Gazeteci Ceren Bayar’ın gönderdiği dayanışma mesajını şu şekilde: “Bugün Ankara’da, Türkiye Büyük Millet Meclisi’nde barışa evrilmesini umut ettiğimiz bir süreci takip edebiliyorsak, başta Gurbetelli Ersöz olmak üzere Kürt kadın gazetecilerin emeği çok büyük. Onların 90’lardan bugüne açığa çıkardıkları hakikatler olmasa, bugün barışı konuşuyor olamazdık. Görüyoruz ki Gurbetelli Ersöz’ün gazetecilik inadı nesilden nesile aktarılıyor. İşte bu ödül töreni de bu inadın devam edeceğinin, Gurbetelli Ersöz’ün mirasının güçlenerek büyüyeceğinin kanıtı. Gazetecilik inadını her şeye rağmen sürdüren, bu ödül törenini emek emek gerçekleştiren tüm kadınlar iyi ki varsınız. Aranızda olamadığım için çok üzgünüm.”

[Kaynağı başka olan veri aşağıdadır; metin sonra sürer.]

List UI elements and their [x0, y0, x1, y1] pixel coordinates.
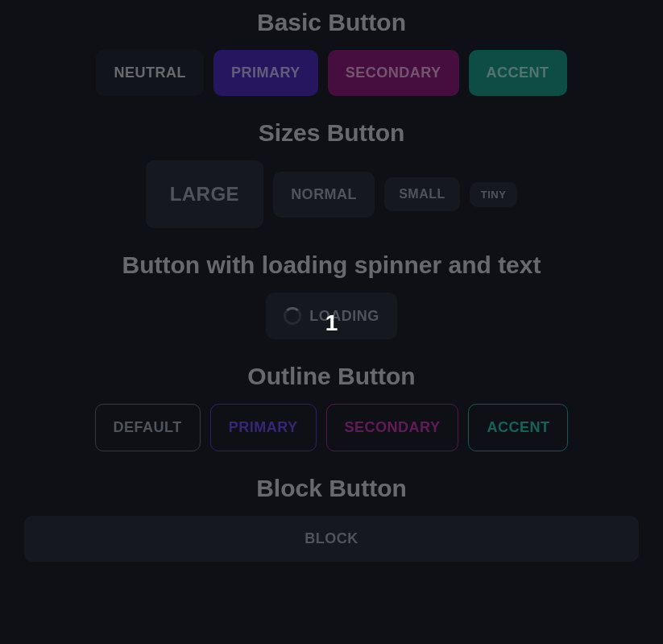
secondary-button[interactable]: SECONDARY	[328, 50, 459, 96]
outline-accent-button[interactable]: ACCENT	[468, 404, 568, 451]
outline-button-section: Outline Button DEFAULT PRIMARY SECONDARY…	[0, 362, 663, 451]
block-button[interactable]: BLOCK	[24, 516, 639, 562]
normal-button[interactable]: NORMAL	[273, 172, 375, 218]
basic-button-row: NEUTRAL PRIMARY SECONDARY ACCENT	[96, 50, 566, 96]
large-button[interactable]: LARGE	[146, 160, 264, 228]
outline-primary-button[interactable]: PRIMARY	[210, 404, 317, 451]
block-button-title: Block Button	[256, 474, 407, 503]
sizes-button-row: LARGE NORMAL SMALL TINY	[146, 160, 518, 228]
outline-button-row: DEFAULT PRIMARY SECONDARY ACCENT	[95, 404, 569, 451]
basic-button-title: Basic Button	[257, 8, 406, 37]
basic-button-section: Basic Button NEUTRAL PRIMARY SECONDARY A…	[0, 8, 663, 96]
loading-counter: 1	[325, 310, 338, 336]
loading-button-title: Button with loading spinner and text	[122, 251, 541, 280]
sizes-button-title: Sizes Button	[259, 118, 405, 147]
outline-default-button[interactable]: DEFAULT	[95, 404, 201, 451]
block-button-section: Block Button BLOCK	[0, 474, 663, 562]
outline-button-title: Outline Button	[247, 362, 415, 391]
small-button[interactable]: SMALL	[384, 177, 460, 211]
primary-button[interactable]: PRIMARY	[213, 50, 318, 96]
sizes-button-section: Sizes Button LARGE NORMAL SMALL TINY	[0, 118, 663, 228]
accent-button[interactable]: ACCENT	[469, 50, 567, 96]
loading-button-label: LOADING	[309, 308, 379, 325]
outline-secondary-button[interactable]: SECONDARY	[326, 404, 459, 451]
neutral-button[interactable]: NEUTRAL	[96, 50, 204, 96]
tiny-button[interactable]: TINY	[470, 182, 518, 207]
spinner-icon	[284, 307, 301, 325]
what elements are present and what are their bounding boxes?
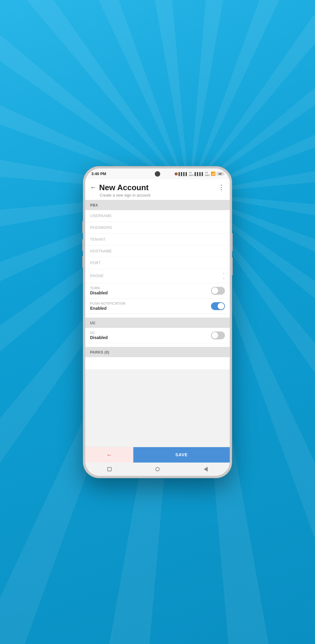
form-container: PBX USERNAME PASSWORD TENANT HOSTNAME PO… (85, 200, 230, 447)
header-left: ← New Account (90, 183, 149, 192)
push-notification-toggle-track[interactable] (211, 302, 225, 310)
section-uc: UC (85, 318, 230, 328)
uc-toggle-track[interactable] (211, 332, 225, 339)
username-input[interactable]: USERNAME (90, 214, 225, 218)
status-bar: 3:40 PM 🔕 ▌▌▌▌ VoWiFi ▌▌▌▌ VoWiFi 📶 49 (85, 168, 230, 179)
header-top: ← New Account ⋮ (90, 183, 225, 192)
camera-notch (155, 171, 160, 177)
mute-icon: 🔕 (174, 172, 178, 175)
password-field[interactable]: PASSWORD (85, 222, 230, 234)
wifi-icon: 📶 (211, 171, 216, 176)
hostname-field[interactable]: HOSTNAME (85, 245, 230, 257)
turn-value: Disabled (90, 290, 108, 295)
port-field[interactable]: PORT (85, 257, 230, 269)
push-notification-info: PUSH NOTIFICATION Enabled (90, 302, 125, 311)
hostname-input[interactable]: HOSTNAME (90, 249, 225, 253)
spinner-down[interactable]: ⌄ (222, 276, 225, 280)
android-nav (85, 463, 230, 476)
page-title: New Account (99, 183, 149, 192)
push-notification-value: Enabled (90, 306, 125, 311)
back-button[interactable]: ← (90, 184, 97, 191)
phone-spinner[interactable]: ⌃ ⌄ (222, 272, 225, 280)
turn-info: TURN Disabled (90, 286, 108, 295)
screen-content: ← New Account ⋮ Create a new sign in acc… (85, 179, 230, 463)
tenant-field[interactable]: TENANT (85, 234, 230, 245)
phone-frame: 3:40 PM 🔕 ▌▌▌▌ VoWiFi ▌▌▌▌ VoWiFi 📶 49 ← (83, 167, 232, 478)
push-notification-toggle-thumb (218, 303, 224, 309)
spacer-after-pbx (85, 314, 230, 318)
section-parks: PARKS (0) (85, 347, 230, 357)
nav-home-button[interactable] (154, 466, 161, 473)
turn-toggle-track[interactable] (211, 287, 225, 295)
turn-label: TURN (90, 286, 108, 290)
uc-label: UC (90, 331, 108, 335)
port-input[interactable]: PORT (90, 261, 225, 265)
status-icons: 🔕 ▌▌▌▌ VoWiFi ▌▌▌▌ VoWiFi 📶 49 (174, 171, 224, 177)
more-options-button[interactable]: ⋮ (218, 184, 225, 191)
nav-recent-button[interactable] (106, 466, 113, 473)
save-button[interactable]: SAVE (133, 447, 230, 463)
turn-toggle-row: TURN Disabled (85, 283, 230, 299)
uc-toggle[interactable] (211, 332, 225, 339)
cancel-button[interactable]: ← (85, 447, 133, 463)
phone-screen: 3:40 PM 🔕 ▌▌▌▌ VoWiFi ▌▌▌▌ VoWiFi 📶 49 ← (85, 168, 230, 476)
turn-toggle[interactable] (211, 287, 225, 295)
cancel-icon: ← (106, 451, 112, 458)
nav-circle-icon (155, 467, 160, 471)
username-field[interactable]: USERNAME (85, 210, 230, 222)
status-time: 3:40 PM (91, 171, 106, 176)
section-pbx-label: PBX (90, 203, 98, 207)
app-header: ← New Account ⋮ Create a new sign in acc… (85, 179, 230, 200)
nav-square-icon (107, 467, 112, 471)
tenant-input[interactable]: TENANT (90, 237, 225, 242)
turn-toggle-thumb (212, 287, 218, 294)
battery-indicator: 49 (216, 172, 224, 176)
page-subtitle: Create a new sign in account (100, 193, 225, 197)
save-label: SAVE (175, 452, 188, 457)
uc-toggle-row: UC Disabled (85, 328, 230, 343)
section-parks-label: PARKS (0) (90, 350, 109, 354)
spinner-up[interactable]: ⌃ (222, 272, 225, 276)
nav-back-button[interactable] (202, 466, 209, 473)
push-notification-row: PUSH NOTIFICATION Enabled (85, 299, 230, 314)
parks-content (85, 357, 230, 369)
uc-info: UC Disabled (90, 331, 108, 340)
push-notification-label: PUSH NOTIFICATION (90, 302, 125, 305)
spacer-after-uc (85, 343, 230, 347)
section-uc-label: UC (90, 321, 96, 325)
nav-triangle-icon (204, 467, 208, 472)
phone-input[interactable]: PHONE (90, 274, 222, 278)
signal2-icon: ▌▌▌▌ (195, 172, 204, 176)
bottom-buttons: ← SAVE (85, 447, 230, 463)
vo-wifi2-label: VoWiFi (205, 171, 210, 177)
password-input[interactable]: PASSWORD (90, 226, 225, 230)
phone-field-row[interactable]: PHONE ⌃ ⌄ (85, 269, 230, 283)
vo-wifi-label: VoWiFi (189, 171, 194, 177)
signal-icon: ▌▌▌▌ (179, 172, 188, 176)
uc-value: Disabled (90, 335, 108, 340)
uc-toggle-thumb (212, 332, 218, 339)
push-notification-toggle[interactable] (211, 302, 225, 310)
section-pbx: PBX (85, 200, 230, 210)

Belgeselci Sibel Tekin ise, “Hakikati, ötekini, görünmeyeni daha çok gören kadınların bu mesleği yapması, yapmaya devam etmesi dileğiyle herkese selamlar” mesajını gönderdi.
KÜRTÇE HABER DALI
Konuşmaların ardından ödül törenine geçildi. Gazeteciler Semiha Alankuş, Hatice Kamer ve Hesna Muhemed’in jüri üyeliğini yaptığı Kürtçe Haber Dalı’nda Birincilik Ödülüne JinNews’ten Rojda Aydın ve Dilan Babat’ın “Kiryarê ku destdirêjî 12 zarokan kir, tiryakê ji ku peyda dike?” konulu haberi layık görüldü. Gazetecilere ödüllerini Özgür Kadın Hareketi (Tevgere Jinen Azad-TJA) aktivisti Berivan Elter verdi.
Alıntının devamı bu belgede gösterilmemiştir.